问题在于您的远程函数捕获了 big_data_object_ref ,并且永远不会删除来自那里的引用。请注意,当您执行此类操作时:

# Define function to do work in parallel
@ray.remote
def my_function(x):  # Later I will have multiple (different) my_functions to extract different feature from my big_data_object
    time.sleep(1)
    data_item = ray.get(big_data_object_ref)
    return data_item[0,0]+x

# Define large data
big_data_object = np.random.rand(16400,16400)
big_data_object_ref = ray.put(big_data_object)

big_data_object_ref 被序列化为远程函数定义。因此,在您删除此序列化函数定义(位于 ray 内部)之前,将有一个永久指针。

改为使用这种类型的模式:

#%% Imports
import ray
import time
import psutil
import numpy as np


#%% Testing ray
# Start Ray
num_cpus = psutil.cpu_count(logical=False)
if not ray.is_initialized():
    ray.init(num_cpus=num_cpus,include_dashboard=False)

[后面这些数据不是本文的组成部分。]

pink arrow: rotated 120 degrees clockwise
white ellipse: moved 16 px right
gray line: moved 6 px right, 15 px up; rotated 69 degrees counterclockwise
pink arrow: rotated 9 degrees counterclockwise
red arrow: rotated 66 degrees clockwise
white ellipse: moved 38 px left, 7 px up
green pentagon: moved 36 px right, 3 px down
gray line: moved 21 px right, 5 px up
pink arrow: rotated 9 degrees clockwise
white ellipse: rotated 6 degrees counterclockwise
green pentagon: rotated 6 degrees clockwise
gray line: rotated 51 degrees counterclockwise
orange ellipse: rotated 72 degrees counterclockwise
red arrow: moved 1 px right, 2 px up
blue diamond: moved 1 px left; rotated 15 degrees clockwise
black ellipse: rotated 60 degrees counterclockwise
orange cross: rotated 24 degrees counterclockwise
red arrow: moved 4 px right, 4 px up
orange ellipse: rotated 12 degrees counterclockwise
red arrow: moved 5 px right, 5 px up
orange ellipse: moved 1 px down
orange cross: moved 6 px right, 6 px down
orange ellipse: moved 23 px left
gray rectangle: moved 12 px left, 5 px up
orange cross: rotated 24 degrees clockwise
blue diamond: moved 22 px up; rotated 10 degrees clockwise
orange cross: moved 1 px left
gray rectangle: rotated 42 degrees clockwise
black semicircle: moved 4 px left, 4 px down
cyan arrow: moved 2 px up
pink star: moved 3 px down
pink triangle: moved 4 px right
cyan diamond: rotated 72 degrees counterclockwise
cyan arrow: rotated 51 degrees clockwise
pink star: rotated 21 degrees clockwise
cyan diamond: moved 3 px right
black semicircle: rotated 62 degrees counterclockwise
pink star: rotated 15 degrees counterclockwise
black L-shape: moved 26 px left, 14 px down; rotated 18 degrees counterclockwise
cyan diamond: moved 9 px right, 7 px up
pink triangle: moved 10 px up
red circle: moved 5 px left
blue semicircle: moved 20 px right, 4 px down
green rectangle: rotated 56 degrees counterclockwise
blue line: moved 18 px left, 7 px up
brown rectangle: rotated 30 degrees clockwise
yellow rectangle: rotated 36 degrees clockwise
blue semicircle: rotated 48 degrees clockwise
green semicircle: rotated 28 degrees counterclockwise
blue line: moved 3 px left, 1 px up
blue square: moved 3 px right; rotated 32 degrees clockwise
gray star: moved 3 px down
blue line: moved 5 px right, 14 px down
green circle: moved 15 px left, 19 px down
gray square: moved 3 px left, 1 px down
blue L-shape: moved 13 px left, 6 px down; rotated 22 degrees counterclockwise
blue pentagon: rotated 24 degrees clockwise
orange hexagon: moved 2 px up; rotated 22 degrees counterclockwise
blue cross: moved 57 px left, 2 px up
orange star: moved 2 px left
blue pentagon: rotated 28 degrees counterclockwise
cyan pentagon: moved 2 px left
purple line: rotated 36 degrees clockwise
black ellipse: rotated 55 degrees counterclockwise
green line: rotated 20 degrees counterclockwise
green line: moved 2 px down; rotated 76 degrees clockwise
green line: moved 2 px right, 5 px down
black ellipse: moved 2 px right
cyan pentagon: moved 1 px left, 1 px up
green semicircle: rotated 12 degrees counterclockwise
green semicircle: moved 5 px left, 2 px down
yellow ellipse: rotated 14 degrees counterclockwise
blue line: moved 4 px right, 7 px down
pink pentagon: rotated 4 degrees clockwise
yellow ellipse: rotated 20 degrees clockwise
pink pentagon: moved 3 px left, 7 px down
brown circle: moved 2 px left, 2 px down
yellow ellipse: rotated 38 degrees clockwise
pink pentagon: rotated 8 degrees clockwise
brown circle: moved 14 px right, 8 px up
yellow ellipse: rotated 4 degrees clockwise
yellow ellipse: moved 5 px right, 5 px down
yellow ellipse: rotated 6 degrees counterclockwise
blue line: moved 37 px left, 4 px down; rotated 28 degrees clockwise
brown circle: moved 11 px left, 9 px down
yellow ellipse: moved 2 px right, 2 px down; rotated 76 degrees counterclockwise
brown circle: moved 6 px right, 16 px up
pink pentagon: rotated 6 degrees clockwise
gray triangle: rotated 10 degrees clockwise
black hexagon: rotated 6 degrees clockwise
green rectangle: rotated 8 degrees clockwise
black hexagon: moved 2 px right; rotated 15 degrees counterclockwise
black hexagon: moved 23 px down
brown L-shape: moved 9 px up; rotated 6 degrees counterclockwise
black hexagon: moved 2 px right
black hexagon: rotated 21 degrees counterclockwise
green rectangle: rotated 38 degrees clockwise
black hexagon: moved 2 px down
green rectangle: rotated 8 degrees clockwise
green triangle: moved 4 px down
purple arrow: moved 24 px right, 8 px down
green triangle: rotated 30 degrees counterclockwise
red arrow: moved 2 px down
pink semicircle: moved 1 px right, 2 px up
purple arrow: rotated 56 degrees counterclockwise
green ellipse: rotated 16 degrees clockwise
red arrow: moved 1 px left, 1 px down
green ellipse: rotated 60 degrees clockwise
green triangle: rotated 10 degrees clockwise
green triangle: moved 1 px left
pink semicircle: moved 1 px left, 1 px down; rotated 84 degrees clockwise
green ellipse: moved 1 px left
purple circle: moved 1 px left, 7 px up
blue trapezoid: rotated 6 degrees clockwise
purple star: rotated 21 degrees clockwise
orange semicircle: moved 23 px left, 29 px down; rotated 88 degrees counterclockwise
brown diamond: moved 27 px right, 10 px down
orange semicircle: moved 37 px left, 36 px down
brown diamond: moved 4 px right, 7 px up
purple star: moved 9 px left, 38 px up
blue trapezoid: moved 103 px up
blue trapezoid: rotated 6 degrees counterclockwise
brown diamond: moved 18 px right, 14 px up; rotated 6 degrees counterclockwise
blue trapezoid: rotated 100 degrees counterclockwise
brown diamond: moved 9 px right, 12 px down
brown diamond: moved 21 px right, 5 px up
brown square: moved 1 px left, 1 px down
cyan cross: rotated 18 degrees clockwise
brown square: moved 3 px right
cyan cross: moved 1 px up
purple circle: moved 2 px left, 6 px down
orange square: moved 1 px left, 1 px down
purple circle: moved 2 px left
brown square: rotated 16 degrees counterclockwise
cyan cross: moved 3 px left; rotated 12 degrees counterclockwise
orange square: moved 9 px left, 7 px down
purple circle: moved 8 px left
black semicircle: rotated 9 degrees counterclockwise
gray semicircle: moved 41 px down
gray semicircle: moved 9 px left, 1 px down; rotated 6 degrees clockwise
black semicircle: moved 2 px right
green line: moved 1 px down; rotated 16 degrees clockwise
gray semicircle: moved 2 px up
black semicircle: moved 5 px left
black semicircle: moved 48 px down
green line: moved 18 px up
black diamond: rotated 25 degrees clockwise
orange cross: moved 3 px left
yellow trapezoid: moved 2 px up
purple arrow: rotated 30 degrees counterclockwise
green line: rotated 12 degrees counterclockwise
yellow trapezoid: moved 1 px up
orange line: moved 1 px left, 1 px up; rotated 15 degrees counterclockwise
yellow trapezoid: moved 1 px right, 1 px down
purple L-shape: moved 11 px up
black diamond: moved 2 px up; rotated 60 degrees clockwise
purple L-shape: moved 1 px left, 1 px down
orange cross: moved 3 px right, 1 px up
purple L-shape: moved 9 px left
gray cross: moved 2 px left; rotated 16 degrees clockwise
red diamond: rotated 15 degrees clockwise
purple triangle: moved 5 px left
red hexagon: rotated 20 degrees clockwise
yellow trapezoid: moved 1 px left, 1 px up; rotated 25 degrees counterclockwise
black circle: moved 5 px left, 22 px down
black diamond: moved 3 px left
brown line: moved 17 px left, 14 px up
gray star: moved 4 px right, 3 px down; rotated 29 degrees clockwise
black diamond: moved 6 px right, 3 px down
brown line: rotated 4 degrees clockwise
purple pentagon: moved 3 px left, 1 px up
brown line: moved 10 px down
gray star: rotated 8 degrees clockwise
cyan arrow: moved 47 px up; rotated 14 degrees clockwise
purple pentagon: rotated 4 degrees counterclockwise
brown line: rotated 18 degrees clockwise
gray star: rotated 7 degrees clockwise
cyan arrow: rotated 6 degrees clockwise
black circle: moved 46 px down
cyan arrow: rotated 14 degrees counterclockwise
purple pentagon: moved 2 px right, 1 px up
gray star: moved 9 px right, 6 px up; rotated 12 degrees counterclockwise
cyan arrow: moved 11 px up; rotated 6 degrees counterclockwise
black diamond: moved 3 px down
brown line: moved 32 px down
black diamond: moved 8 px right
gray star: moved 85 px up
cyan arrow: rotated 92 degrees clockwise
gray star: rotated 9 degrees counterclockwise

# Define function to do work in parallel
@ray.remote
def my_function(big_data_object,x):
    time.sleep(1)
    return big_data_object[0,0]+x

# Define large data
#big_data_object = np.random.rand(16400,16400)  # Define an object of approx 2 GB. Works on my machine (16 GB RAM)
# big_data_object = np.random.rand(11600,11600)  # Define an object of approx 1 GB.
big_data_object = np.random.rand(8100,8100)  # Define an object of approx 500 MB.
# big_data_object = np.random.rand(5000,5000)  # Define an object of approx 190 MB.
big_data_object_ref = ray.put(big_data_object)
print("ref in a driver ",big_data_object_ref)

# Start 4 tasks in parallel.
result_refs = []
# for item in data:
for item in range(4):
    result_refs.append(my_function.remote(big_data_object_ref,item))
    
# Wait for the tasks to complete and retrieve the results.
# With at least 4 cores,this will take 1 second.
results = ray.get(result_refs)
print("Results: {}".format(results))
print(result_refs)

#%% Clean-up object store data - Still their is a (huge) memory leak in the object store.
#for index in range(4):
#    del result_refs[0]
del result_refs

del big_data_object_ref
import time
time.sleep(1000)

不同之处在于现在我们将 big_data_object_ref 作为参数传递给远程函数,而不是在远程函数中捕获它。

注意:当一个对象引用被传递给一个远程函数时,它们会被自动解除引用。所以不需要在远程函数中使用 ray.get()。如果您想在远程函数内显式调用 ray.get(),请将列表或字典内的对象引用作为参数传递给远程函数。在这种情况下,您会得到类似的信息:

# Remote function
@ray.remote
def my_function(big_data_object_ref_list,x):
    time.sleep(1)
    big_data_object = ray.get(big_data_object_ref_list[0])
    return big_data_object[0,0]+x

# Calling the remote function
my_function.remote([big_data_object_ref],item)

注意 2:您使用 Spyder,它使用 IPython 控制台。 rayIPython 控制台之间目前存在一些已知问题。只需确保删除脚本中的引用,而不是使用直接输入到 IPython 控制台的命令(因为这样会删除引用,但不会从对象存储中删除项目)。要在脚本运行时使用 ray memory 命令检查对象存储,您可以在脚本末尾使用一些代码,例如:

#%% Testing ray
# ... my ray testing code

#%% Clean-up object store data
print("Wait 10 sec BEFORE deletion")
time.sleep(10)  # Now quickly use the 'ray memory' command to inspect the contents of the object store.

del result_refs
del big_data_object_ref

print("Wait 10 sec AFTER deletion")
time.sleep(10)  # Now again use the 'ray memory' command to inspect the contents of the object store.